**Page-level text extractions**
--- START ---

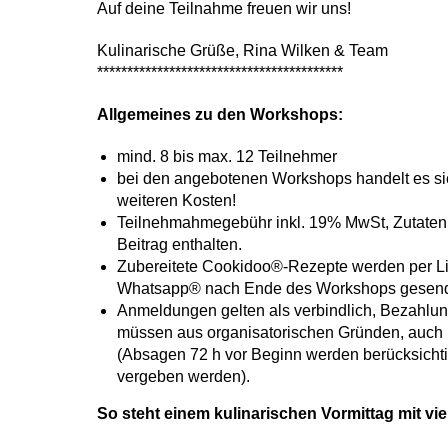
Auf deine Teilnahme freuen wir uns!
Kulinarische Grüße, Rina Wilken & Team
*****************************************
Allgemeines zu den Workshops:
mind. 8 bis max. 12 Teilnehmer
bei den angebotenen Workshops handelt es sich
weiteren Kosten!
Teilnehmahmegebühr inkl. 19% MwSt, Zutaten &
Beitrag enthalten.
Zubereitete Cookidoo®-Rezepte werden per Li
Whatsapp® nach Ende des Workshops gesend
Anmeldungen gelten als verbindlich, Bezahlu
müssen aus organisatorischen Gründen, auch b
(Absagen 72 h vor Beginn werden berücksichtig
vergeben werden).
So steht einem kulinarischen Vormittag mit v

--- END ---

**What this task involves**
Output every entry above exactly as written, but omit the pictures.

**Output for this exercise**
Auf deine Teilnahme freuen wir uns!
Kulinarische Grüße, Rina Wilken & Team
*****************************************
Allgemeines zu den Workshops:
mind. 8 bis max. 12 Teilnehmer
bei den angebotenen Workshops handelt es sich
weiteren Kosten!
Teilnehmahmegebühr inkl. 19% MwSt, Zutaten &
Beitrag enthalten.
Zubereitete Cookidoo®-Rezepte werden per Li
Whatsapp® nach Ende des Workshops gesend
Anmeldungen gelten als verbindlich, Bezahlu
müssen aus organisatorischen Gründen, auch b
(Absagen 72 h vor Beginn werden berücksichtig
vergeben werden).
So steht einem kulinarischen Vormittag mit v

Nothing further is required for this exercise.